[Stored data entries]

______

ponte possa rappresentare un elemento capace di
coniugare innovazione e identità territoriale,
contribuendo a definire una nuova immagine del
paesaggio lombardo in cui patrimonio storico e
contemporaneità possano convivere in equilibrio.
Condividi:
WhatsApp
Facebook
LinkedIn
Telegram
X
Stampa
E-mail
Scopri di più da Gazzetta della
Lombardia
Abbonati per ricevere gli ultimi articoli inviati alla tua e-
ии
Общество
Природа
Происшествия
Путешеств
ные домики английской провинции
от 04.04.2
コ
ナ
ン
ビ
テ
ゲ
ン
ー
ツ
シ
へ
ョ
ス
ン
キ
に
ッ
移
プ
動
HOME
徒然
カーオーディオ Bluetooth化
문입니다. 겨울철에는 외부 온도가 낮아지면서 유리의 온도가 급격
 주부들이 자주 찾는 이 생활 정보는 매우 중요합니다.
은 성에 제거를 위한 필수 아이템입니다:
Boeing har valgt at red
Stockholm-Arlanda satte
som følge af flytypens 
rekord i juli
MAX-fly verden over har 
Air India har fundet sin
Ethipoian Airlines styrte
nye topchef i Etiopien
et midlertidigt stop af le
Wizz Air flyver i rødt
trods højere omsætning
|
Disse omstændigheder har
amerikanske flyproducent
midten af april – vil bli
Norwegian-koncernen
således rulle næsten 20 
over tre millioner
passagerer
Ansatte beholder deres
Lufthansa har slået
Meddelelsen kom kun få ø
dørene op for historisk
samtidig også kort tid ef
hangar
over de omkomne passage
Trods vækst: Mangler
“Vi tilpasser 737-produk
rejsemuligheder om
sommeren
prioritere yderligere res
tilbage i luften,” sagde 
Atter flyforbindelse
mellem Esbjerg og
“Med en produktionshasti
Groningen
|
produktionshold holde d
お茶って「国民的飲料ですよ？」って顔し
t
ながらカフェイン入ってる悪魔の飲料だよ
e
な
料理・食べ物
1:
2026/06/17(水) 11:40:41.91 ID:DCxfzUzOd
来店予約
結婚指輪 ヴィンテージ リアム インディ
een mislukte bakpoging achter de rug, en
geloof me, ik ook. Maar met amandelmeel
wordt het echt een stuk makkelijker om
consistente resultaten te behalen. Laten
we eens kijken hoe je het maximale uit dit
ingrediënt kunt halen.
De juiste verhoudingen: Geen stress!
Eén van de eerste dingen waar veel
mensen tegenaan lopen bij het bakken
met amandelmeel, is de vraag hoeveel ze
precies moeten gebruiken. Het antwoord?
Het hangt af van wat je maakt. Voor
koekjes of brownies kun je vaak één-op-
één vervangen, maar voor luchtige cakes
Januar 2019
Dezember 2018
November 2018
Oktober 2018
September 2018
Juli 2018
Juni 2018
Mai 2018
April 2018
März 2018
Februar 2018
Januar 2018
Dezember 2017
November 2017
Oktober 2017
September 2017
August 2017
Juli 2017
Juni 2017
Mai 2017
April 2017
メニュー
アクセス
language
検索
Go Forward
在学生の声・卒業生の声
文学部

______

Exercise goal - In the entries, find the line containing "rekord i juli" and output it and all remaining lines exactly.

Answer to this task -
rekord i juli
MAX-fly verden over har 
Air India har fundet sin
Ethipoian Airlines styrte
nye topchef i Etiopien
et midlertidigt stop af le
Wizz Air flyver i rødt
trods højere omsætning
|
Disse omstændigheder har
amerikanske flyproducent
midten af april – vil bli
Norwegian-koncernen
således rulle næsten 20 
over tre millioner
passagerer
Ansatte beholder deres
Lufthansa har slået
Meddelelsen kom kun få ø
dørene op for historisk
samtidig også kort tid ef
hangar
over de omkomne passage
Trods vækst: Mangler
“Vi tilpasser 737-produk
rejsemuligheder om
sommeren
prioritere yderligere res
tilbage i luften,” sagde 
Atter flyforbindelse
mellem Esbjerg og
“Med en produktionshasti
Groningen
|
produktionshold holde d
お茶って「国民的飲料ですよ？」って顔し
t
ながらカフェイン入ってる悪魔の飲料だよ
e
な
料理・食べ物
1:
2026/06/17(水) 11:40:41.91 ID:DCxfzUzOd
来店予約
結婚指輪 ヴィンテージ リアム インディ
een mislukte bakpoging achter de rug, en
geloof me, ik ook. Maar met amandelmeel
wordt het echt een stuk makkelijker om
consistente resultaten te behalen. Laten
we eens kijken hoe je het maximale uit dit
ingrediënt kunt halen.
De juiste verhoudingen: Geen stress!
Eén van de eerste dingen waar veel
mensen tegenaan lopen bij het bakken
met amandelmeel, is de vraag hoeveel ze
precies moeten gebruiken. Het antwoord?
Het hangt af van wat je maakt. Voor
koekjes of brownies kun je vaak één-op-
één vervangen, maar voor luchtige cakes
Januar 2019
Dezember 2018
November 2018
Oktober 2018
September 2018
Juli 2018
Juni 2018
Mai 2018
April 2018
März 2018
Februar 2018
Januar 2018
Dezember 2017
November 2017
Oktober 2017
September 2017
August 2017
Juli 2017
Juni 2017
Mai 2017
April 2017
メニュー
アクセス
language
検索
Go Forward
在学生の声・卒業生の声
文学部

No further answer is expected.